Growth momentum remains the central story. The GDP Now estimates are tracking growth north of 5% for the fourth quarter, though that figure may be revised lower once one-off factors such as gold transfers are adjusted. Growth comfortably above 4% would be extraordinary, especially given modest employment gains. This divergence underscores what I see as the defining theme of 2026: a genuine productivity revival driven by technology. We are producing more output with fewer workers, precisely the kind of dynamic that supports higher real growth without reigniting inflation, but higher earnings growth for corporates.
Geopolitics briefly rattled markets during the week, including headlines around Greenland and renewed tariff rhetoric. Yet, as we see repeatedly, these episodes functioned more as bargaining tactics than as precursors to sustained trade wars. Europe’s initial tough talk on retaliation raised eyebrows, but tensions quickly de-escalated. Trump’s tariff rhetoric remains a background risk rather than a front-line macro threat.

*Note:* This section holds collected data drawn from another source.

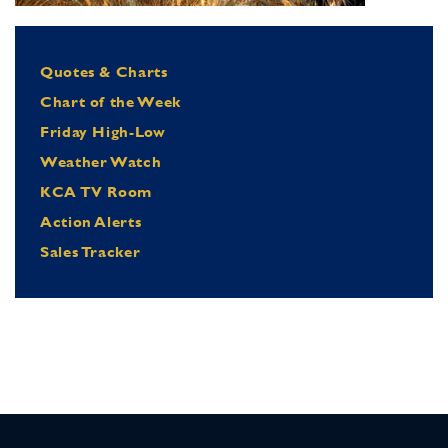
Quotes & Charts
Chart of the Week
Friday High-Low
Weather Watch
KCA TV Room
Action Alerts
Sales Tracker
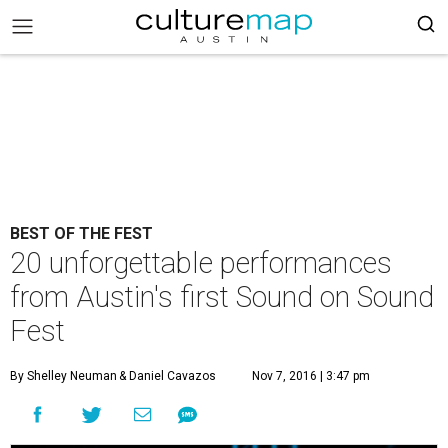
BEST OF THE FEST
20 unforgettable performances
from Austin's first Sound on Sound
Fest
By Shelley Neuman
& Daniel Cavazos
Nov 7, 2016 | 3:47 pm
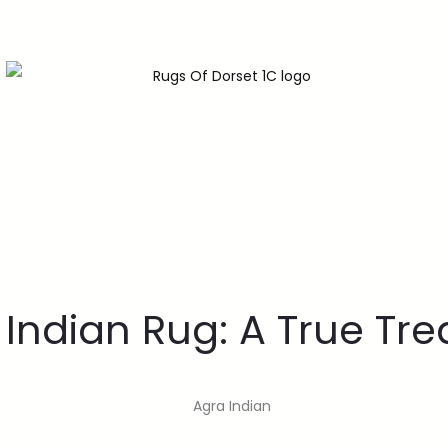
 Indian Rug: A True Tre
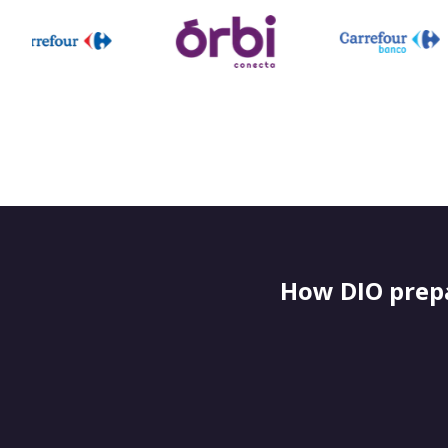
How DIO prepa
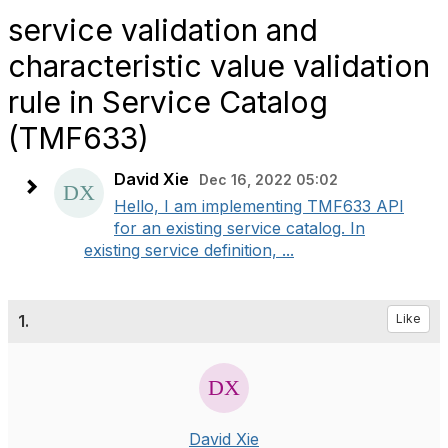
service validation and
characteristic value validation
rule in Service Catalog
(TMF633)
David Xie
Dec 16, 2022 05:02
Hello, I am implementing TMF633 API
for an existing service catalog. In
existing service definition, ...
1.
Like
David Xie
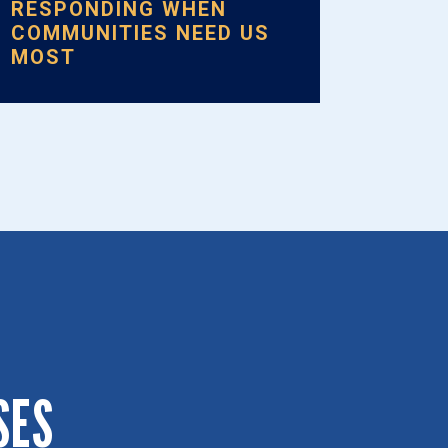
RESPONDING WHEN
COMMUNITIES NEED US
MOST
SES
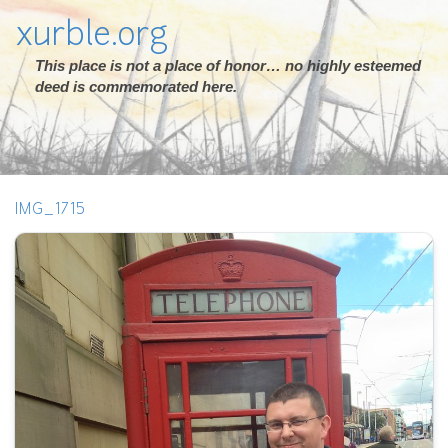
xurble.org
This place is not a place of honor… no highly esteemed
deed is commemorated here.
IMG_1715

Earnings season has reinforced this constructive backdrop. While individual stocks are seeing mixed responses largely on 2026 guidance uncertainties, the aggregate picture is reassuring. There is no evidence of deterioration in consumer spending or labor markets, and corporate profits are holding up well. Importantly, leadership within the equity market is broadening. Small-cap stocks and value stocks are meaningfully outperforming in 2026, marking one of the strongest relative runs for value since the growth-led bull market began several years ago. This rotation is consistent with my view that beneficiaries of artificial intelligence are primed to become consumers and users of AI, not just its producers.
In fixed income, credit fundamentals look solid, but total returns are constrained by duration risk. Spreads have compressed sharply, particularly in agency MBS, partly reflecting policy actions. Still, from a broader macro perspective, the bond market is simply moving back to a normal term structure. Historically, the 10-Year Treasury yield has averaged about 110 basis points above the fed funds rate. If the 10-year holds near 4¼%, that implies fed funds in the low 3% range over time—roughly two additional 25-basis-point cuts. I would only grow concerned on implications for the equity markets if the 10-Year were to move decisively above 5%, which could signal fiscal stress. We are not there.
Taken together, the past week reinforces my optimism for the year ahead. Growth is strong, productivity is improving, inflation is contained, and markets are broadening beyond last cycle’s narrow leadership. While noise around policy and geopolitics will persist, the fundamental trajectory for both the economy and markets remains firmly positive.